After the model creation is done, we can export and summarize it. Observe the layers automatically generated by the AutoKeras. The input layer is followed by expand_last_dim, text_vectorization, embedding, dropout, conv1d, max_pooling, flatten, and other layers.
# Show the built models
keras_export = keras.export_model()
keras_export.summary()
Now, let’s see and compare the RMSE of the AutoKeras model. The RMSE is 0.8389. Observing the confusion matrix, the AutoKeras can predict all of the rating levels better. It still cannot predict rating 1 well enough though.
# Predict the test data
pred_keras = keras.predict(X_test_ak)
pred_keras = list(chain(*pred_keras))
pred_keras2 = [i if i <= 5 else 5 for i in pred_keras]
pred_keras2 = [i if i >= 1 else 1 for i in pred_keras2]
pred_keras2 = [round(i) for i in pred_keras2]
As mentioned before, text classification is another type of text analysis. Emotions detection, movie genres classification, and book types classification are examples of text classification. Unlike text regression, text classification does predict a continuous label, but a discrete label. For this exercise, we are going to use the emotion label dataset. The dataset consists of only two columns: text and label. Our task is to create a prediction model to perceive the emotion of the text. The emotions are classified into 4 classes: anger, fear, joy, and sadness.
For text classification, let’s build two Deep Learning models. The first model applies the technic Long Short-Term Memory (LSTM) model. LSTM model is a Deep Learning model under Recurrent Neural Network (RNN). LSTM is a more advanced model compared to the usual multilayer perceptron Deep Learning. This article will not discuss further RNN or LSTM, but will only apply it for text classification. The LSTM for text classifier notebook is available here.
For data preparation, we apply one-hot-encoding to the data label.
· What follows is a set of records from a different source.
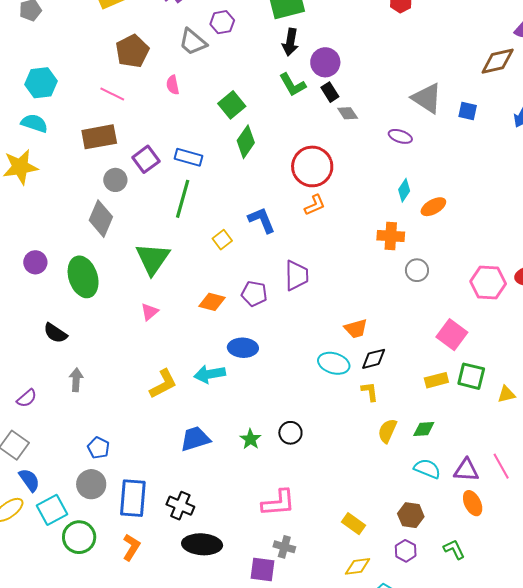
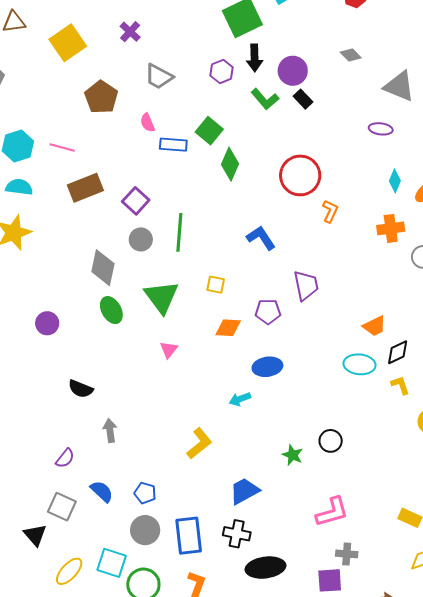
purple hexagon: (222, 22) -> (222, 71), moved
pink line: (112, 94) -> (62, 147), moved
gray diamond: (348, 113) -> (351, 55), moved
blue rectangle: (188, 157) -> (173, 145), moved
gray circle: (115, 180) -> (141, 239), moved
orange L-shape: (315, 205) -> (330, 211), moved, turned -30
yellow square: (222, 240) -> (216, 285), moved, turned -30
green ellipse: (83, 277) -> (111, 310), moved, size x0.7
cyan arrow: (210, 374) -> (240, 399), size x0.7
yellow L-shape: (163, 384) -> (199, 443), moved
blue trapezoid: (195, 439) -> (244, 491), moved
blue semicircle: (29, 480) -> (102, 491), moved
cyan square: (52, 510) -> (112, 563), turned -32

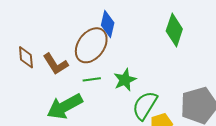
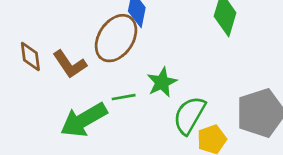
green line: (92, 79) -> (124, 97), moved

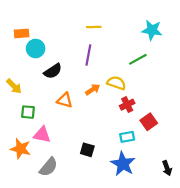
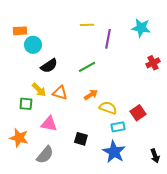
purple line: (88, 55) -> (108, 39), moved
green line: (138, 59) -> (87, 67), moved
yellow semicircle: (116, 83) -> (108, 108), moved
yellow arrow: (14, 86) -> (39, 90), moved
orange arrow: (93, 89) -> (91, 95), moved
red cross: (127, 105) -> (153, 63), moved
pink triangle: (42, 135) -> (49, 124), moved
It creates 4 columns from 1 label column.
import numpy as np
import pandas as pd
import matplotlib.pyplot as plt
import seaborn as sns
from sklearn.model_selection import train_test_split
from sklearn.metrics import make_scorer, accuracy_score, classification_report, confusion_matrix
# Load dataset
train = pd.read_csv('/content/emotion-labels-train.csv')
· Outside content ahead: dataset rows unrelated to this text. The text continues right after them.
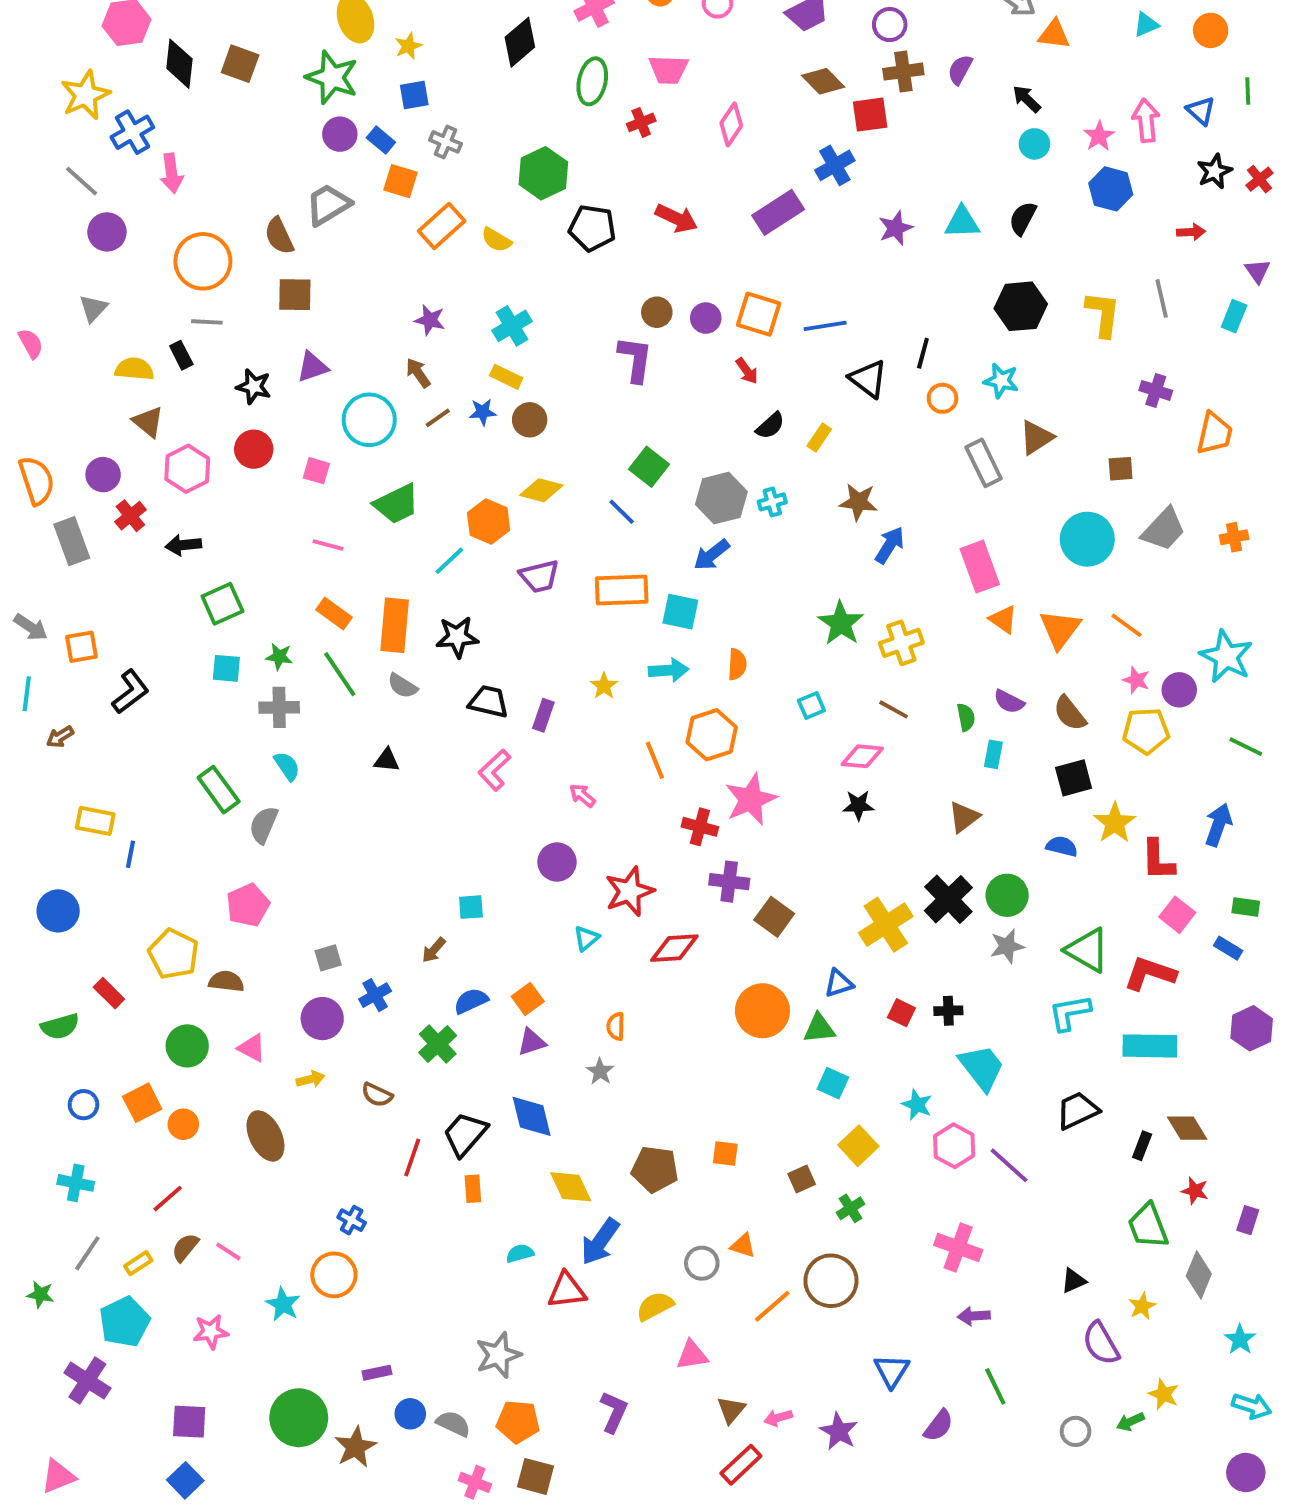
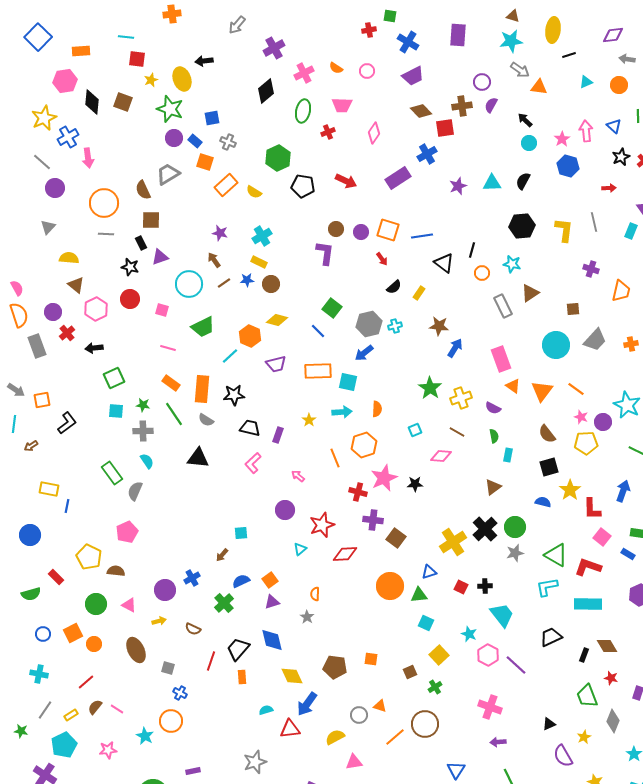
purple circle: (890, 25) -> (482, 82), moved
yellow star: (408, 46) -> (151, 80), moved
pink semicircle: (31, 343) -> (17, 288), moved
black rectangle: (181, 355) -> (141, 243), moved
purple semicircle: (1009, 702) -> (493, 408), moved
black triangle: (387, 760) -> (198, 458), size x1.6
black star: (858, 805) -> (415, 484), moved
gray square: (328, 958) -> (168, 668), moved, turned 32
test = pd.read_csv('/content/emotion-labels-test.csv')
# Combine training and test datasets
train = pd.concat([train, test], axis=0)
train.head()
After splitting the training and validation datasets, a tokenizer is applied to tokenize the text. In this demonstration, the tokenizer will keep 5000 most common words. Then, “texts_to_sequences” transforms the texts in the dataset into sequences of integers.
# Apply tokenizer and text to sequence
from tensorflow.keras.preprocessing.text import Tokenizer
from tensorflow.keras.preprocessing.sequence import pad_sequences
tokenizer = Tokenizer(num_words=5000, oov_token='x')
tokenizer.fit_on_texts(X_train)
tokenizer.fit_on_texts(X_val)
seq_train = tokenizer.texts_to_sequences(X_train)
seq_val = tokenizer.texts_to_sequences(X_val)
pad_train = pad_sequences(seq_train)
pad_val = pad_sequences(seq_val)
As for the “pad_sequences”, let’s just look at this example.
[
[17, 154, 3],
[54, 981, 56, 4],
[20, 8]
]
is applied with pad_sequences to be
[
[17 154 3 0],
[54 981 56 4],
[20 8 0 0]
]
Observe that the commas are removed and zeros are filled to make all the three lists have the same length.
Next, the code below shows LSTM layers creation using keras.Sequential. The LSTM will accept the input dimension of 5000 which is the number for the 5000 most common words from the tokenizer. After some ‘relu’ activation and dropout layers with several neurons, the last layer has 4 neurons with ‘softmax’ activation. This will classify a text into one of the 4 classes. The LSTM is compiled with ‘categorical_loss entropy’ loss function, ‘adam’ optimizer, and ‘accuracy’ as the scoring metrics.
import tensorflow as tf
from keras.callbacks import EarlyStopping
# Create the model
lstm = tf.keras.Sequential([
tf.keras.layers.Embedding(input_dim=5000, output_dim=16),
tf.keras.layers.SpatialDropout1D(0.3),
tf.keras.layers.LSTM(128),
tf.keras.layers.Dense(128, activation='relu'),
tf.keras.layers.Dense(128, activation='relu'),
tf.keras.layers.Dropout(0.3),
tf.keras.layers.Dense(128, activation='relu'),
tf.keras.layers.Dense(64, activation='relu'),
tf.keras.layers.Dense(64, activation='relu'),
tf.keras.layers.Dropout(0.2),
tf.keras.layers.Dense(4, activation='softmax')
])
lstm.compile(loss='categorical_crossentropy', optimizer='adam', metrics=['accuracy'])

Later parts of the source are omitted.